═════ Supplied material

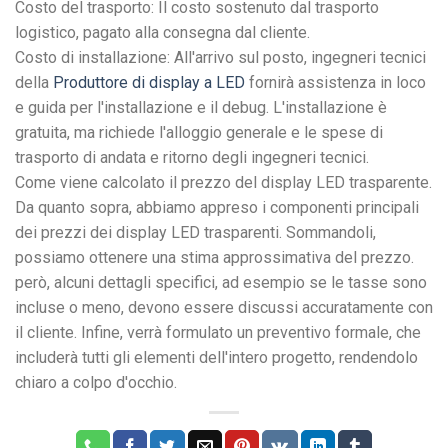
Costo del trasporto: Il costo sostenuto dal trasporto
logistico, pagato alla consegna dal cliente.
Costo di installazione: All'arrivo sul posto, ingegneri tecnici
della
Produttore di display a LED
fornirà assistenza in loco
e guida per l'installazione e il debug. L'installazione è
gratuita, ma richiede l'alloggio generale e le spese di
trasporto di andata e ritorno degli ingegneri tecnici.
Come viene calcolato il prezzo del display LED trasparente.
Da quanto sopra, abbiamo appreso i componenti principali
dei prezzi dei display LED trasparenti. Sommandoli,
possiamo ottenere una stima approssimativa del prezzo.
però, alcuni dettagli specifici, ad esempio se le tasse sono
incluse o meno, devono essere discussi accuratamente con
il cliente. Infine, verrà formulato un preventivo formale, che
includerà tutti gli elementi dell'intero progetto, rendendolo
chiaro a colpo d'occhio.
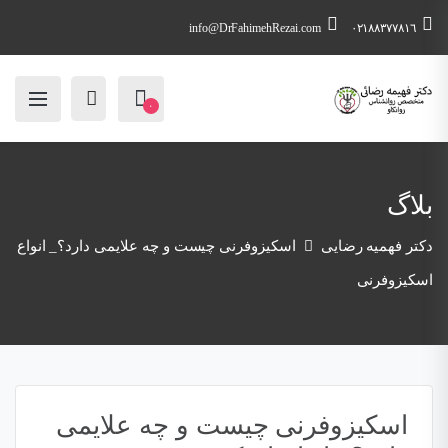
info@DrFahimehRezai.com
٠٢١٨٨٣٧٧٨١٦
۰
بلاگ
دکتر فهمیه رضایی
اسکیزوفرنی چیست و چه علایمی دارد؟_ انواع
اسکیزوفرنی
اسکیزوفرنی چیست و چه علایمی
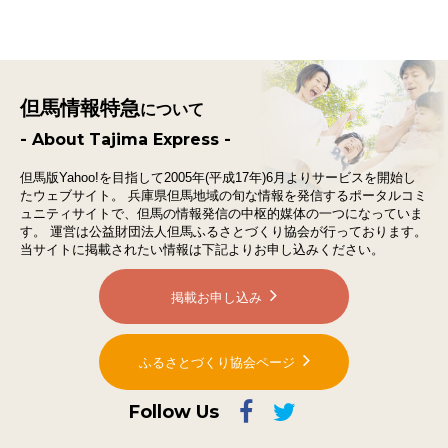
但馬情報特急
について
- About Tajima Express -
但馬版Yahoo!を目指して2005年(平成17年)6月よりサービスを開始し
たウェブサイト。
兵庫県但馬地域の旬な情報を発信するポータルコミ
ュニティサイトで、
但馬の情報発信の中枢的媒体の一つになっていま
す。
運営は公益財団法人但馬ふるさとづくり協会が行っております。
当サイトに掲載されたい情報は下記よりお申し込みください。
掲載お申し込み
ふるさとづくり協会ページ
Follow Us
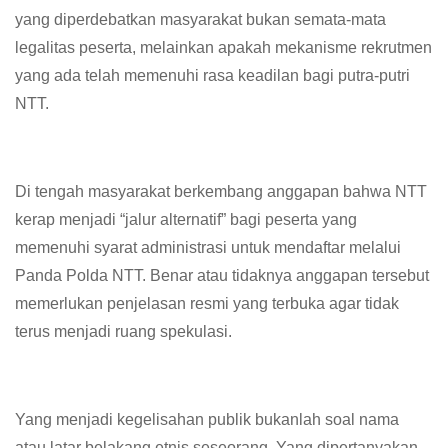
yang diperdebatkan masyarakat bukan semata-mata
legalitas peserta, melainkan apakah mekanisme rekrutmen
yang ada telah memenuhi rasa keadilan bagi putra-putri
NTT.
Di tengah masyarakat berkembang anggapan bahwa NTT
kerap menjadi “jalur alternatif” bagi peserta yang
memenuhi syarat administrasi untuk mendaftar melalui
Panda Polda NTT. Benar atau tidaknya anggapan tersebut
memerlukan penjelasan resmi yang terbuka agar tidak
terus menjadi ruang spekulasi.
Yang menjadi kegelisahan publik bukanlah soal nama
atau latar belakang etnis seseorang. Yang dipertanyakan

══════════
═════ Supplied material

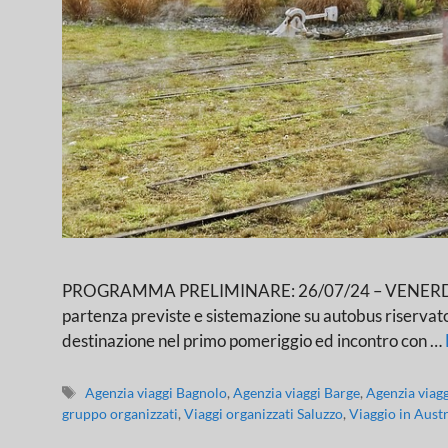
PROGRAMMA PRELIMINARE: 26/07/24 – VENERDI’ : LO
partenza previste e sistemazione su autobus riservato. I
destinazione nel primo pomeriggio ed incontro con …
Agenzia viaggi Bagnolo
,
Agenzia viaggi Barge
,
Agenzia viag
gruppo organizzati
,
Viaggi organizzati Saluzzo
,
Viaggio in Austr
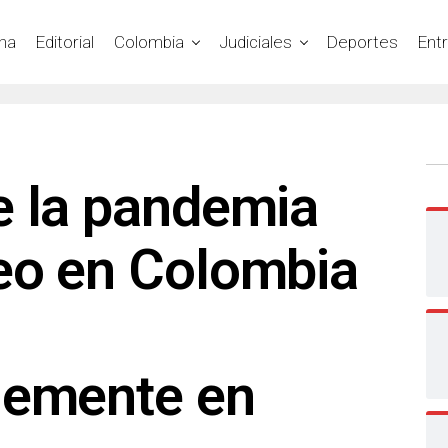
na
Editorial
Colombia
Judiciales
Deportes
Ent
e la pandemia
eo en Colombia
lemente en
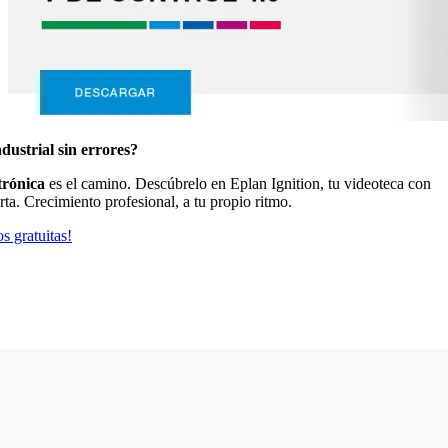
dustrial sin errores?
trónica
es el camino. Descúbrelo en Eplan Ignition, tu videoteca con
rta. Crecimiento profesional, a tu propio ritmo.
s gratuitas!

══════════

Go to the line with "Costo del trasporto: Il" in the entries above and repeat every line from there through the line with "però, alcuni dettagli", exactly and with no other text.

Costo del trasporto: Il costo sostenuto dal trasporto
logistico, pagato alla consegna dal cliente.
Costo di installazione: All'arrivo sul posto, ingegneri tecnici
della
Produttore di display a LED
fornirà assistenza in loco
e guida per l'installazione e il debug. L'installazione è
gratuita, ma richiede l'alloggio generale e le spese di
trasporto di andata e ritorno degli ingegneri tecnici.
Come viene calcolato il prezzo del display LED trasparente.
Da quanto sopra, abbiamo appreso i componenti principali
dei prezzi dei display LED trasparenti. Sommandoli,
possiamo ottenere una stima approssimativa del prezzo.
però, alcuni dettagli specifici, ad esempio se le tasse sono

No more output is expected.